I’ve since had a bunch of public and private feedback and also heard from the original founder, Steve Iverson, who was surprisingly objective about it all:

It’s been several months now, so I have had enough time to put it behind me and move on to new things. We had a good run with Streamload and some good times and some very bad times and many lessons learned for me. The Nirvanix/MediaMax outcome was very disappointing and could have worked out so much better for everyone (MediaMax, Nirvanix, and our customers) but I suppose it wasn’t meant to be.

I can relate to Steve’s situation in that he would certainly not be the first technical person to have been disenfranchised by unscrupulous business types (Cisco founders Sandy Lerner and Len Bosack come to mind), but I also feel for the many victims who lost irreplacible data in The Linkup’s demise. I guess we’ll never know the true extent of Nirvanix’s culpability.

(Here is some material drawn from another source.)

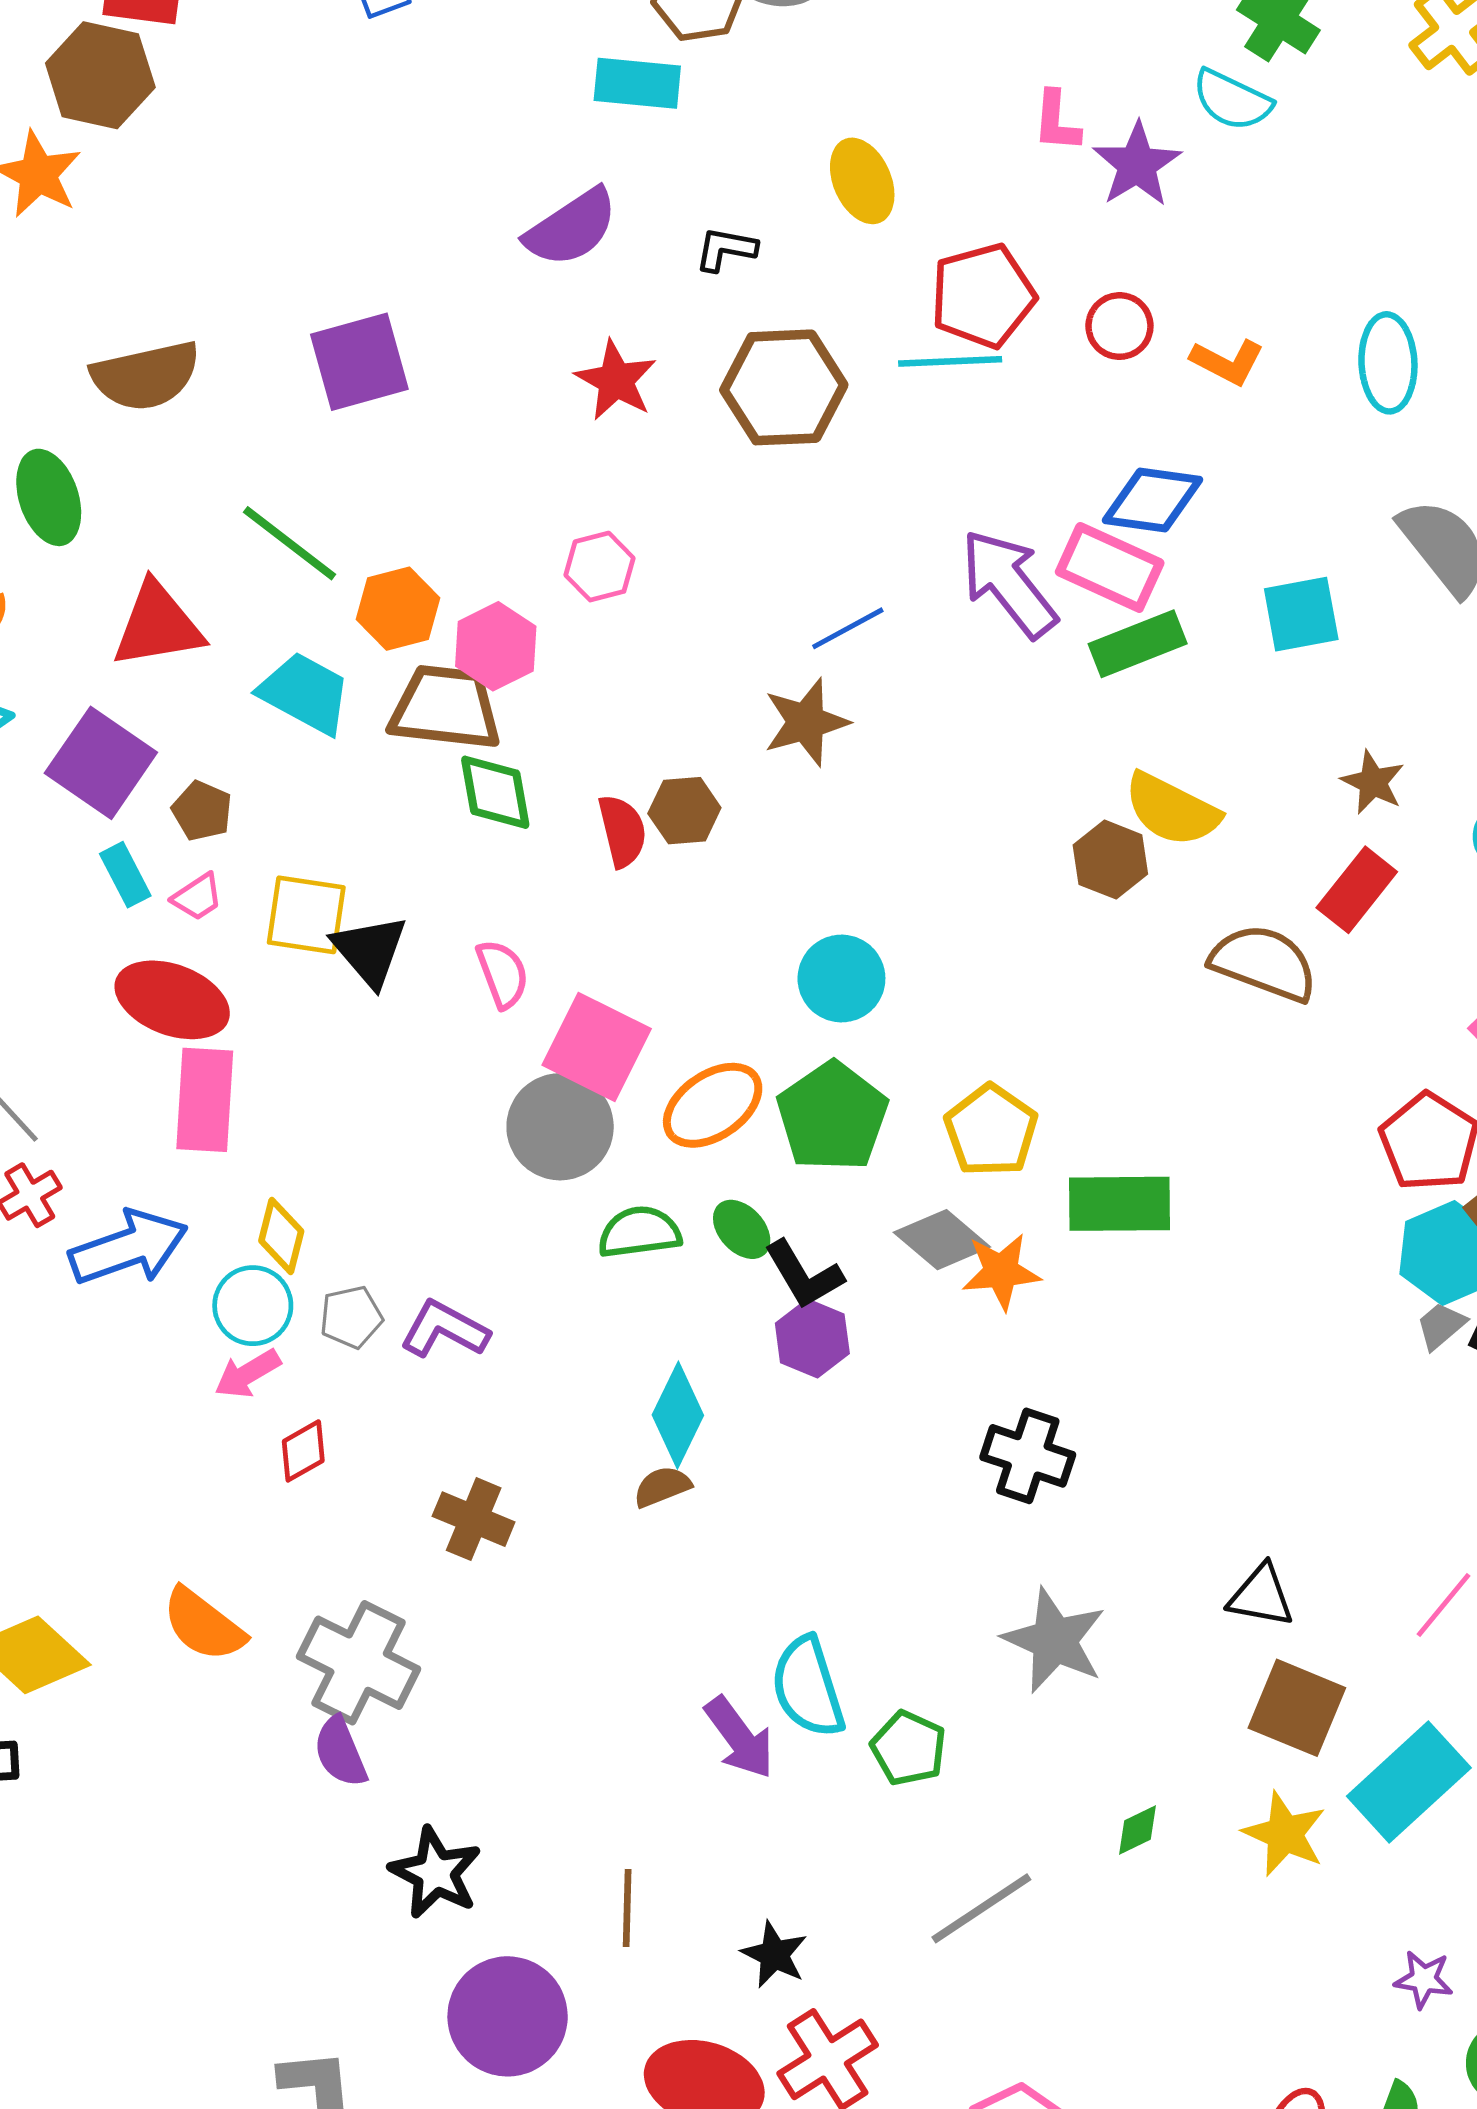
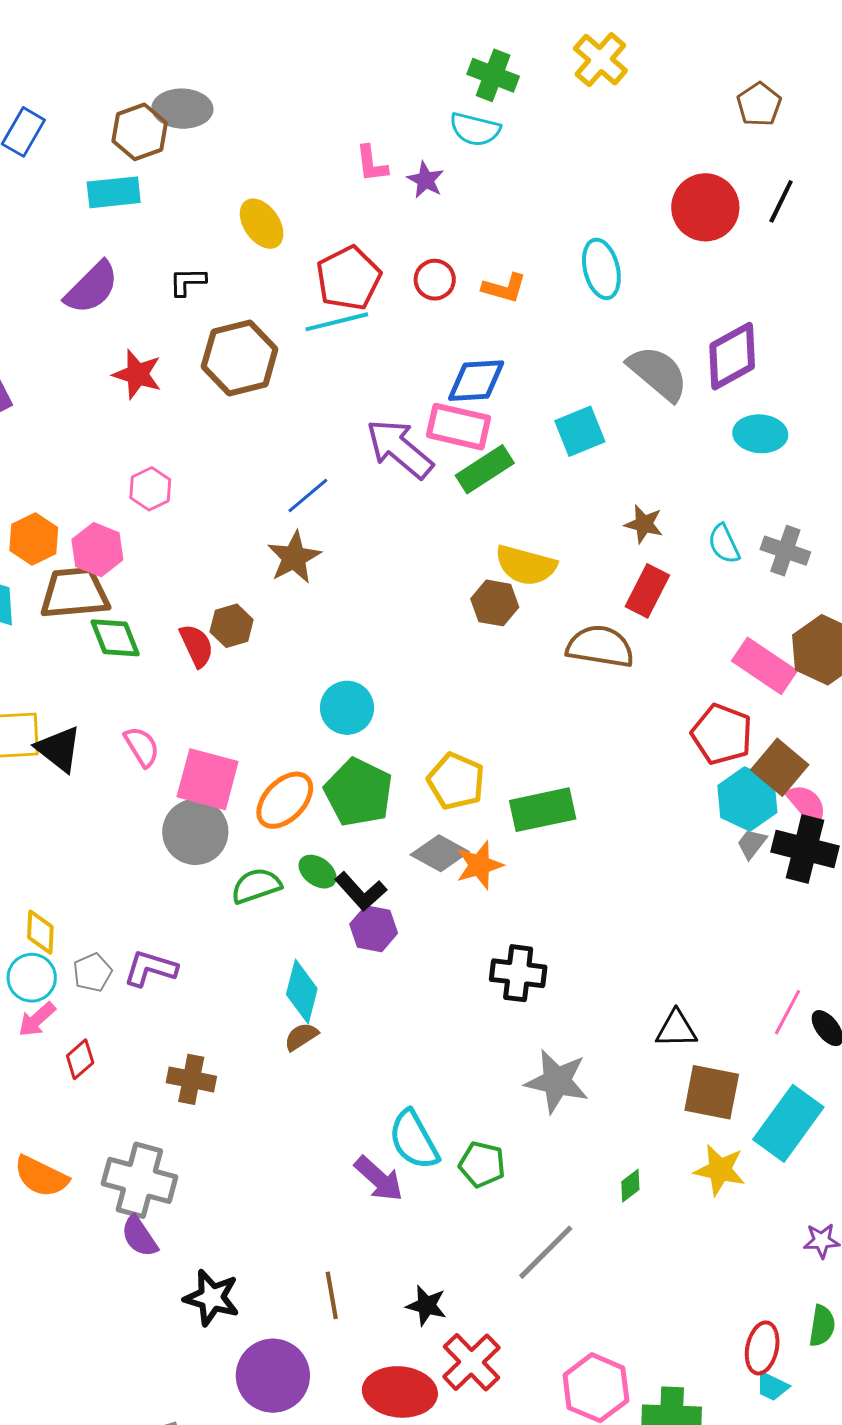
purple star: (1137, 165) -> (426, 180), size x0.7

If this anonymous former employee is to be believed then maybe it’s too late for Nirvanix already, but if the guys responsible for this debacle are indeed long gone and they’ve tightened the belt and replaced key members of the management team then maybe it’s not – time will tell. They have some attractive products and (almost) first-mover advantage so provided they can deliver on the service then they could well still turn it into a success story.

In any case there seems little point in leaving them in the doghouse – no doubt if the data could have been restored it would have already and perhaps the old adage that “lightning never strikes the same place twice” is apt. I wish Jim and his team well and look forward to seeing what the next Nirvanix chapter holds.